青いお空の底ふかく、
海の小石のそのように、
夜がくるまで沈んでる、
昼のお星は眼にみえぬ。
見えぬけれどもあるんだよ、
見えぬものでもあるんだよ。
(金子みすゞ『星とタンポポ』より)
昼間に空を眺めても星は見えません。でも、たしかに星は存在しているのです。
目に見えないものは、昼間の星以外にもあります。
人の思いやりとか、人と人のつながり、人にしてもらった恩、誰かに頼られること、人に愛されていること・・・。

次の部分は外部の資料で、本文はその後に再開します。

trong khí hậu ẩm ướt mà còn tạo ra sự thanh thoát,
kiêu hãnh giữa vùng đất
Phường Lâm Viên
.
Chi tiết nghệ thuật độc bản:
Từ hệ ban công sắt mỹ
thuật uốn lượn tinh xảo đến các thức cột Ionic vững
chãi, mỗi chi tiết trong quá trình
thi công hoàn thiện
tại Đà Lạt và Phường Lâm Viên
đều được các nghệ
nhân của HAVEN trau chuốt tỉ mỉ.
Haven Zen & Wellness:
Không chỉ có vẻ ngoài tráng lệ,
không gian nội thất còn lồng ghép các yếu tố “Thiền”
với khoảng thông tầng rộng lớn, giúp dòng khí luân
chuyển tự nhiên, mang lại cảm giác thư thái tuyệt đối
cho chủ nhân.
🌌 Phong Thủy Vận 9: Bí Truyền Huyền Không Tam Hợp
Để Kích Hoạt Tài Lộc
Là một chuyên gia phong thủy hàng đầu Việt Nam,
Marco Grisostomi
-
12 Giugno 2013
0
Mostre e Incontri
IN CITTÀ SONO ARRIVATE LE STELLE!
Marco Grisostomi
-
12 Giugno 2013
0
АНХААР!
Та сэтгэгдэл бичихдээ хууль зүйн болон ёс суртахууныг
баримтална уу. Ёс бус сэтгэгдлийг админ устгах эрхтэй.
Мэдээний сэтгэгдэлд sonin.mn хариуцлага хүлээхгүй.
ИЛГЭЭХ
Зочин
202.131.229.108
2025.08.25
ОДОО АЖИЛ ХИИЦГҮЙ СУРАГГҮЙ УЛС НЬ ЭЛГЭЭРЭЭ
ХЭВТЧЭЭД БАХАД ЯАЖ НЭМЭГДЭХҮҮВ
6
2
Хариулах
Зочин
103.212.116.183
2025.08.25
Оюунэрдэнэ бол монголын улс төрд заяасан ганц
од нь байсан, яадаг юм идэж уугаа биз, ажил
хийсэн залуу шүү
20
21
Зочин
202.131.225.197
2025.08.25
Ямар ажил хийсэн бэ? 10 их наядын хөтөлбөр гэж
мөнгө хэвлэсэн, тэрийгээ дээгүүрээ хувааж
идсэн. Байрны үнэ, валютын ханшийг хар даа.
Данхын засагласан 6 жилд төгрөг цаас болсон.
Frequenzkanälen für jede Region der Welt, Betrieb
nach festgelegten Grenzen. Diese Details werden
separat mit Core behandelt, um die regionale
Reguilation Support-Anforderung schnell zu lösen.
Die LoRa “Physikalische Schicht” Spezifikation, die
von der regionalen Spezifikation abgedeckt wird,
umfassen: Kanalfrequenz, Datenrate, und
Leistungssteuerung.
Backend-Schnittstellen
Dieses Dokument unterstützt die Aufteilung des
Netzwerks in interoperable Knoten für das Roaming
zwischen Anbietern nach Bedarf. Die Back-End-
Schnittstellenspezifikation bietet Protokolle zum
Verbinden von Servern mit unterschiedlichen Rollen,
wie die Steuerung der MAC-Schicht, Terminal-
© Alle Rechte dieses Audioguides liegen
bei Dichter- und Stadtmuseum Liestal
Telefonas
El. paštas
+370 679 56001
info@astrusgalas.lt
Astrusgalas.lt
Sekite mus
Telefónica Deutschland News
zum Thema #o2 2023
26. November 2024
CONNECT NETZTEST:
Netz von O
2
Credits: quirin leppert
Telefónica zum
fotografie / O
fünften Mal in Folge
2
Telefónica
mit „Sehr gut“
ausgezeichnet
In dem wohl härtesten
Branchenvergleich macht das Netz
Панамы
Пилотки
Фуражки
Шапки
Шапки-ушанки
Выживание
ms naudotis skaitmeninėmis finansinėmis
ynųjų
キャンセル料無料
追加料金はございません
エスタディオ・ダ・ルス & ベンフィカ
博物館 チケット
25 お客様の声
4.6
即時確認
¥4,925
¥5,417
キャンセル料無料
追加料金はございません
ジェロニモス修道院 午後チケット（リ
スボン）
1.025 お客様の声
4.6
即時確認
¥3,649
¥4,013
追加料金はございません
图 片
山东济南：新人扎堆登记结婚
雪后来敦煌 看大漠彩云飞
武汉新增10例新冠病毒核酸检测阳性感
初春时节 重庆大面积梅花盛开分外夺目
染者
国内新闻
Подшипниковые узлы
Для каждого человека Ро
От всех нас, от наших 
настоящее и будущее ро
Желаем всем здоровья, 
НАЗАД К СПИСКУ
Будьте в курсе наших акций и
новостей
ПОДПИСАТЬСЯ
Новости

その中に、自分が必要なもの、自分を助けてくれるものが存在するのです。
見えないものに助けられていること、救われていることに気づけば、人の態度や行動の変容につながります。
学校の「道徳」の時間は、このような見えにくい人のこころを扱い、人のこころのあり方を変え、行動を変化させるという学習時間であると言えます。
実際の「道徳」の教科書からの読み物教材を紹介します。
私の父の場合は、若いときに祖国を離れてしまったから、それだけ自分の生まれた国に対する想いが深いのだと思うが、父にとっては、祖国の想いがそのまま生きていいくうえでの心の支えになっている。
父が、父の祖国、中国を愛していることだけは、私にははっきりわかる。
だからこそ私は、父を悲しませてまで日本に帰化しようとは思わないのである。